Winner Takes It All: Training Performant RL Populations for
Combinatorial Optimization
- URL: http://arxiv.org/abs/2210.03475v2
- Date: Mon, 13 Nov 2023 23:32:29 GMT
- Title: Winner Takes It All: Training Performant RL Populations for
Combinatorial Optimization
- Authors: Nathan Grinsztajn, Daniel Furelos-Blanco, Shikha Surana, Cl\'ement
Bonnet, Thomas D. Barrett
- Abstract summary: We argue for the benefits of learning a population of complementary policies, which can be simultaneously rolled out at inference.
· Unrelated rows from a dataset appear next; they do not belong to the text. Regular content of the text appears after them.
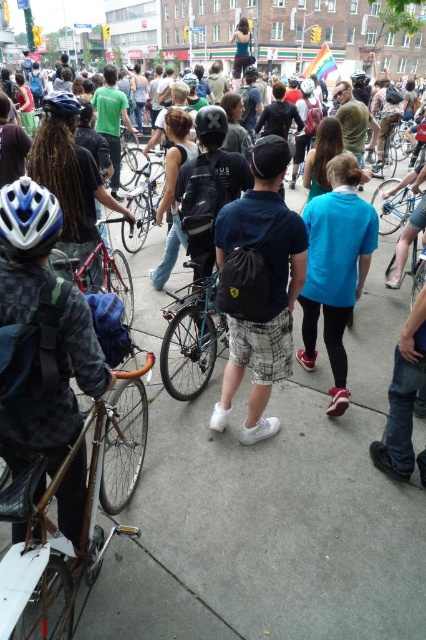 Who is taller, shiny metallic bicycle at center or blue metallic bicycle at center right?

blue metallic bicycle at center right

Is shiny metallic bicycle at center taller than blue metallic bicycle at center right?

Incorrect, shiny metallic bicycle at center's height is not larger of blue metallic bicycle at center right's.

Image resolution: width=426 pixels, height=640 pixels. In order to click on shiny metallic bicycle at center in this screenshot , I will do `click(192, 339)`.

I want to click on shiny metallic bicycle at center, so click(192, 339).

Which is above, matte black helmet at left or white matte bicycle helmet at center?

Positioned higher is white matte bicycle helmet at center.

Who is shorter, matte black helmet at left or white matte bicycle helmet at center?

white matte bicycle helmet at center is shorter.

Measure the distance between matte black helmet at left and camera.

matte black helmet at left is 7.89 meters away from camera.

The width and height of the screenshot is (426, 640). In order to click on matte black helmet at left in this screenshot , I will do `click(58, 394)`.

Is white matte bicycle helmet at left wider than shiny silver bicycle at center?

Incorrect, white matte bicycle helmet at left's width does not surpass shiny silver bicycle at center's.

In the scene shown: Between white matte bicycle helmet at left and shiny silver bicycle at center, which one has less height?

With less height is white matte bicycle helmet at left.

Which is behind, point (36, 204) or point (143, 209)?

The point (143, 209) is more distant.

Find the location of a particular element. The height and width of the screenshot is (640, 426). white matte bicycle helmet at left is located at coordinates (28, 220).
We show that Poppy produces a set of complementary policies, and obtains state-of-the-art RL results on four popular NP-hard problems.
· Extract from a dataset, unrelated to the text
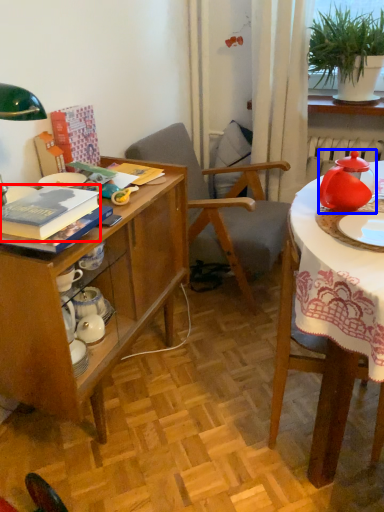 Question: Which object is further to the camera taking this photo, book (highlighted by a red box) or tableware (highlighted by a blue box)?

Choices:
 (A) book
 (B) tableware

Answer: (B) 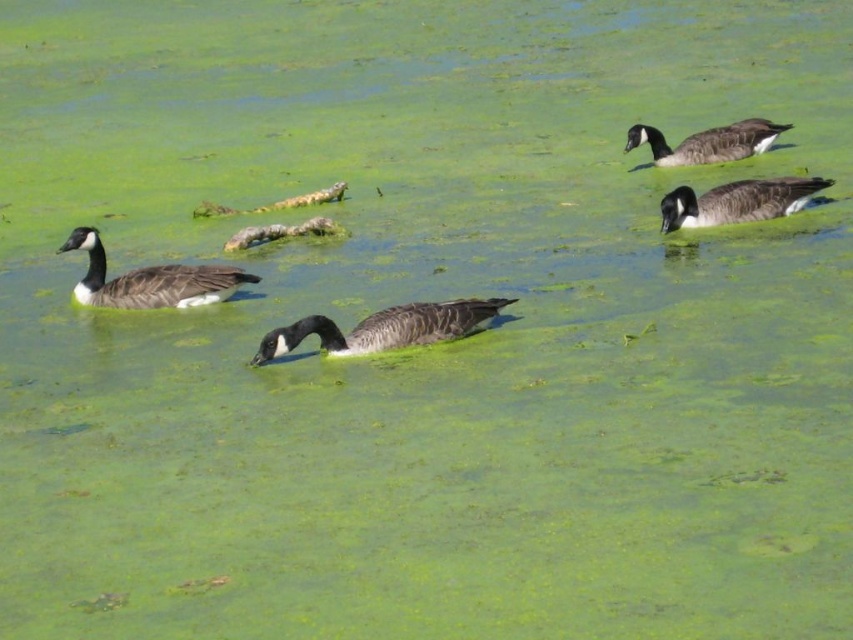 Between point (277, 342) and point (701, 147), which one is positioned in front?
- Score: 6.6765384699410095
- License: http://arxiv.org/licenses/nonexclusive-distrib/1.0/
- Abstract: Applying reinforcement learning (RL) to combinatorial optimization problems
is attractive as it removes the need for expert knowledge or pre-solved
instances. However, it is unrealistic to expect an agent to solve these (often
NP-)hard problems in a single shot at inference due to their inherent
complexity. Thus, leading approaches often implement additional search
strategies, from stochastic sampling and beam search to explicit fine-tuning.
In this paper, we argue for the benefits of learning a population of
complementary policies, which can be simultaneously rolled out at inference. To
this end, we introduce Poppy, a simple training procedure for populations.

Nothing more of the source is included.